A more recent meta-analysis found that the association between statins and incident diabetes is influenced by the dose and potency of statin.39 The meta-analysis looked at 32 752 patients without baseline diabetes from five statin trials, all of which compared high versus moderate intensity statin therapy. The definitions of diabetes varied across studies, with only TNT22 and the Incremental Decrease in Clinical Endpoints through Aggressive Lipid Lowering (IDEAL) trial measuring fasting plasma glucose within the trial protocol.40 Compared with moderate dose statin treatment, intensive dose statins were associated with a 12% increase in the odds of incident diabetes (1.12, 1.04 to 1.22).

The increased risk of incident diabetes associated with statins seems to be confined mainly to people who are already at high risk of diabetes. In JUPITER, 486 diabetes events occurred during follow-up and 77% of events occurred in patients with impaired fasting glucose before randomization.41 Furthermore, all of the incident diabetes events occurred in patients who had at least one risk factor for diabetes: impaired fasting glucose, body mass index greater than 30, metabolic syndrome, or glycated hemoglobin greater than 6.0% (42 mmol/mol). For trial participants with at least one of the four major risk factors, 134 vascular events or deaths were avoided for every 54 diabetes events. Among trial participants with no major risk factors for diabetes, 86 vascular events or deaths were avoided with no diabetes events. Both groups had significant reductions in relative risk for the primary outcome of major vascular events with rosuvastatin (39% in those with at least one diabetes risk factor, 52% in those with no diabetes risk factors).

Statin trials to date are limited by non-uniform methods of diagnosis and lack of systematic evaluation of diabetes, so additional trial data are needed to clarify the association between statins and the risk of diabetes. However, available data suggest a modest increase in the risk of diabetes with statin therapy, particularly with higher intensity regimens in people with two or more components of the metabolic syndrome. The most recent US guidelines acknowledge the increased risk of diabetes with statins and recommend that individuals on statin therapy be evaluated for new onset diabetes according to current diabetes screening guidelines7; there are no specific recommendations based on the intensity of statin therapy.


Statins are thought to influence liver chemistry by changing lipid metabolism, a phenomenon also seen with other lipid lowering agents.42

A meta-analysis of 49 275 patients from 13 placebo controlled clinical trials, 27 276 of whom received a statin, examined the effects of statins on liver toxicity.43 Five of the trials evaluated pravastatin (n=26 19), four evaluated lovastatin (n=16 085), two evaluated fluvastatin (n=2106), and two trials evaluated simvastatin (n=5065). Over a mean follow-up of 3.6 years, the incidence of liver transaminase levels greater than three times the upper limit of normal in patients treated with any statin and placebo were 1.14% and 1.05%, respectively (odds ratio 1.26, 0.99 to 1.62). When the statins were considered individually, only fluvastatin led to a significant rise in transaminase levels compared with placebo (1.13% v 0.29%; 3.54, 1.1 to 11.6).

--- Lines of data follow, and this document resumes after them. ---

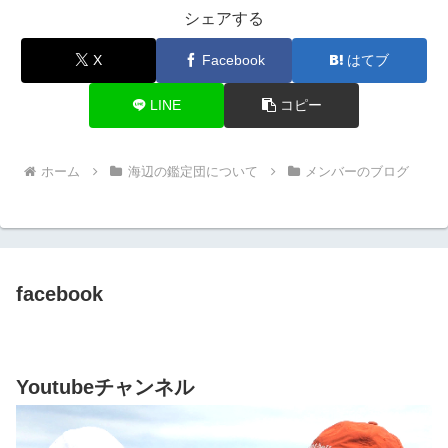
シェアする
X
Facebook
はてブ
LINE
コピー
ホーム
海辺の鑑定団について
メンバーのブログ
facebook
Youtubeチャンネル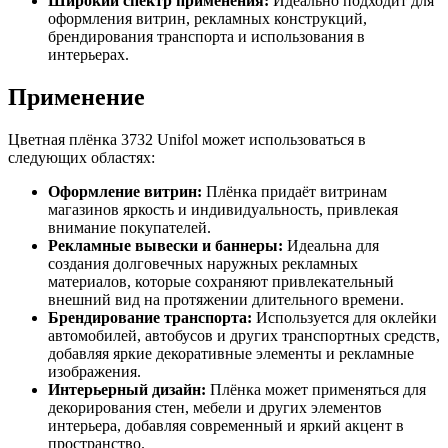
Широкий спектр применения:
Идеально подходит для
оформления витрин, рекламных конструкций,
брендирования транспорта и использования в
интерьерах.
Применение
Цветная плёнка 3732 Unifol может использоваться в
следующих областях:
Оформление витрин:
Плёнка придаёт витринам
магазинов яркость и индивидуальность, привлекая
внимание покупателей.
Рекламные вывески и баннеры:
Идеальна для
создания долговечных наружных рекламных
материалов, которые сохраняют привлекательный
внешний вид на протяжении длительного времени.
Брендирование транспорта:
Используется для оклейки
автомобилей, автобусов и других транспортных средств,
добавляя яркие декоративные элементы и рекламные
изображения.
Интерьерный дизайн:
Плёнка может применяться для
декорирования стен, мебели и других элементов
интерьера, добавляя современный и яркий акцент в
пространство.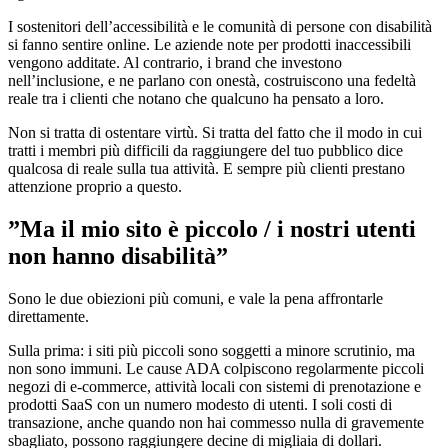
I sostenitori dell’accessibilità e le comunità di persone con disabilità
si fanno sentire online. Le aziende note per prodotti inaccessibili
vengono additate. Al contrario, i brand che investono
nell’inclusione, e ne parlano con onestà, costruiscono una fedeltà
reale tra i clienti che notano che qualcuno ha pensato a loro.
Non si tratta di ostentare virtù. Si tratta del fatto che il modo in cui
tratti i membri più difficili da raggiungere del tuo pubblico dice
qualcosa di reale sulla tua attività. E sempre più clienti prestano
attenzione proprio a questo.
”Ma il mio sito è piccolo / i nostri utenti
non hanno disabilità”
Sono le due obiezioni più comuni, e vale la pena affrontarle
direttamente.
Sulla prima: i siti più piccoli sono soggetti a minore scrutinio, ma
non sono immuni. Le cause ADA colpiscono regolarmente piccoli
negozi di e-commerce, attività locali con sistemi di prenotazione e
prodotti SaaS con un numero modesto di utenti. I soli costi di
transazione, anche quando non hai commesso nulla di gravemente
sbagliato, possono raggiungere decine di migliaia di dollari.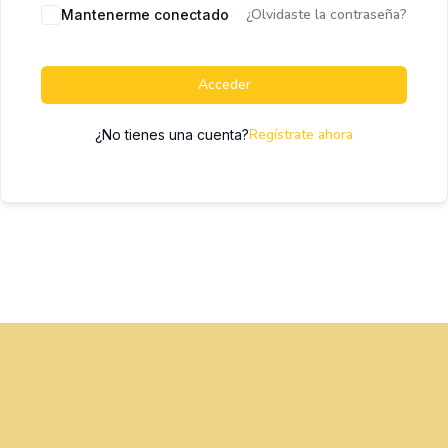
¿Olvidaste la contraseña?
Mantenerme conectado
Acceder
Regístrate ahora
¿No tienes una cuenta?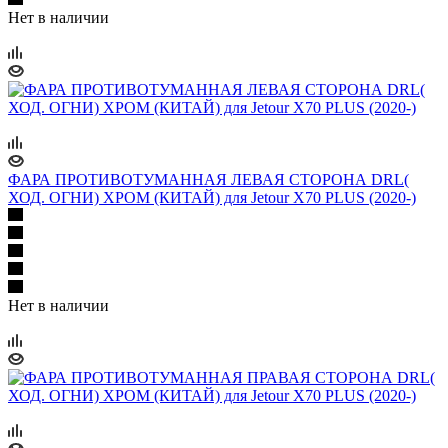
Нет в наличии
ФАРА ПРОТИВОТУМАННАЯ ЛЕВАЯ СТОРОНА DRL(
ХОД. ОГНИ) ХРОМ (КИТАЙ) для Jetour X70 PLUS (2020-)
Нет в наличии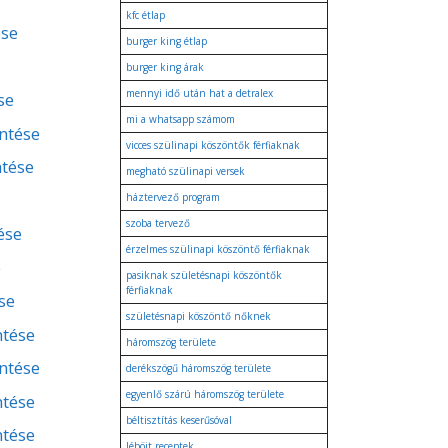
kfc étlap
ése
burger king étlap
burger king árak
mennyi idő után hat a detralex
se
mi a whatsapp számom
entése
vicces szülinapi köszöntők férfiaknak
ntése
megható szülinapi versek
háztervező program
szoba tervező
ése
érzelmes szülinapi köszöntő férfiaknak
e
pasiknak születésnapi köszöntők
férfiaknak
se
születésnapi köszöntő nőknek
ntése
háromszög területe
entése
derékszögű háromszög területe
egyenlő szárú háromszög területe
ntése
béltisztítás keserűsóval
ntése
léböjt receptek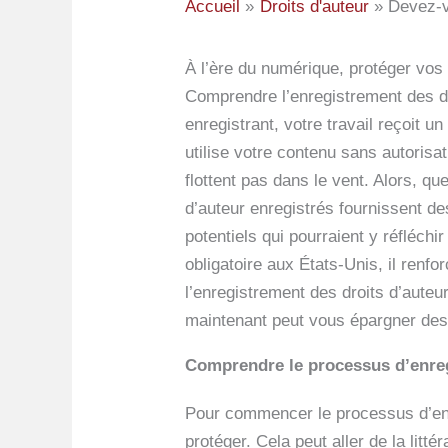
Accueil
Droits d'auteur
Devez-vo
À l’ère du numérique, protéger vos 
Comprendre l’enregistrement des droi
enregistrant, votre travail reçoit un
utilise votre contenu sans autoris
flottent pas dans le vent. Alors, qu
d’auteur enregistrés fournissent d
potentiels qui pourraient y réfléchi
obligatoire aux États-Unis, il renf
l’enregistrement des droits d’auteu
maintenant peut vous épargner des m
Comprendre le processus d’enreg
Pour commencer le processus d’enre
protéger. Cela peut aller de la litté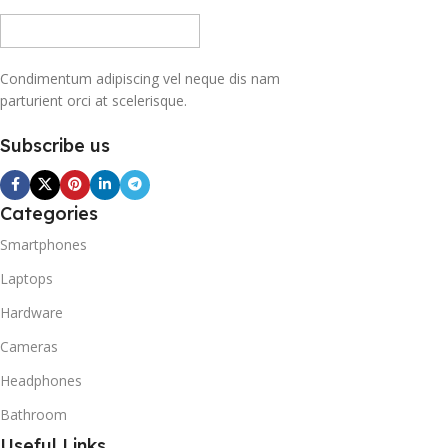
Condimentum adipiscing vel neque dis nam
parturient orci at scelerisque.
Subscribe us
Categories
Smartphones
Laptops
Hardware
Cameras
Headphones
Bathroom
Useful Links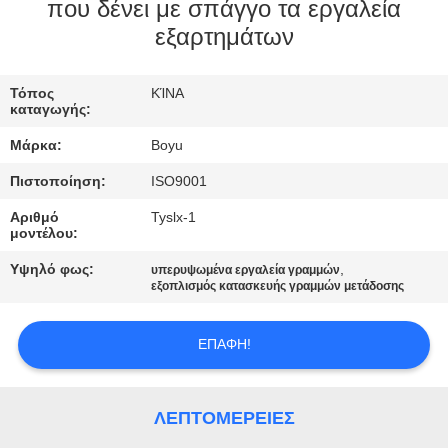
ΈΛΕΓΧΟΣ
που δένει με σπάγγο τα εργαλεία
εξαρτημάτων
ΜΑΣ
Τόπος
ΚΊΝΑ
ΕΛΆΤΕ
καταγωγής:
ΣΕ
Μάρκα:
Boyu
ΕΠΑΦΉ
Πιστοποίηση:
ISO9001
ΜΕ
Αριθμό
Tyslx-1
μοντέλου:
ΕΙΔΉΣΕΙΣ
Υψηλό φως:
,
υπερυψωμένα εργαλεία γραμμών
εξοπλισμός κατασκευής γραμμών μετάδοσης
ΖΗΤΉΣΤΕ
ΕΠΑΦΉ!
ΈΝΑ
ΑΠΌΣΠΑΣΜΑ
ΛΕΠΤΟΜΈΡΕΙΕΣ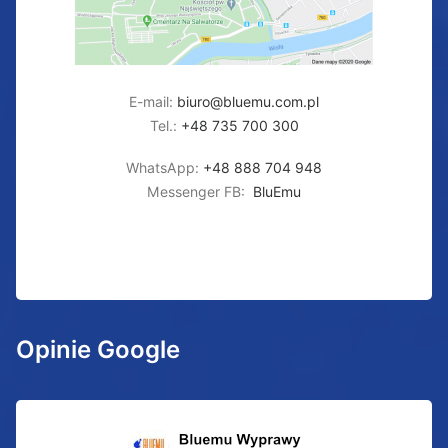
E-mail:
biuro@bluemu.com.pl
Tel.:
+48 735 700 300
WhatsApp:
+48 888 704 948
Messenger FB:
BluEmu
Opinie Google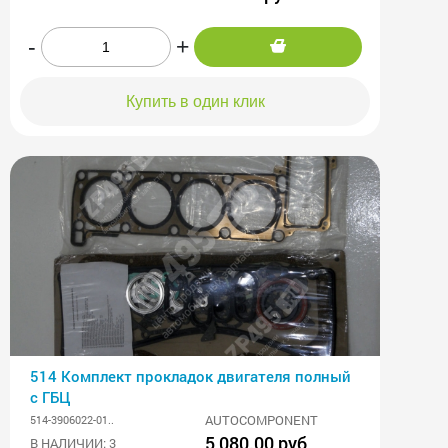
-
+
Купить в один клик
514 Комплект прокладок двигателя полный
с ГБЦ
AUTOCOMPONENT
514-3906022-01..
5 080.00 руб
В НАЛИЧИИ: 3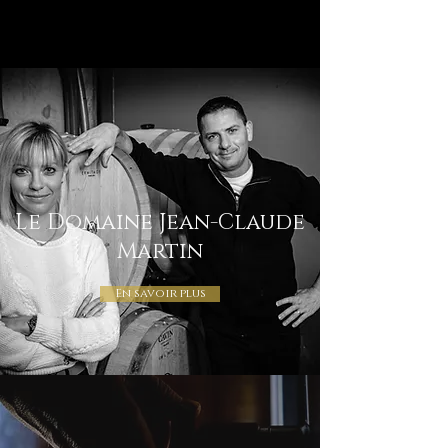
Le Domaine Jean-Claude
Martin
En savoir plus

A subsequent meta-analysis examined the association between levels of liver transaminases and the size of the reduction in LDL-C with statins.44 The analysis used the summary data of 75 317 patients in 23 statin treatment arms from 16 RCTs. Among the 23 treatment arms, five evaluated lovastatin, five evaluated simvastatin, six evaluated pravastatin, one evaluated fluvastatin, and six evaluated atorvastatin. No association was seen between per cent lowering of LDL-C and transaminase increases (R2 for correlation <0.001; P=0.91). When examined by statin dose, the incidence of increased transaminase for a 10% reduction in LDL-C per 100 000 person years of follow-up for high dose, intermediate dose, and low dose statins was 271, 195, and 114, respectively (P<0.001 for pair-wise comparisons). The association was consistent across each specific statin; for example, high dose atorvastatin was associated with a fourfold greater risk of abnormal liver transaminase levels than low dose atorvastatin (P<0.001).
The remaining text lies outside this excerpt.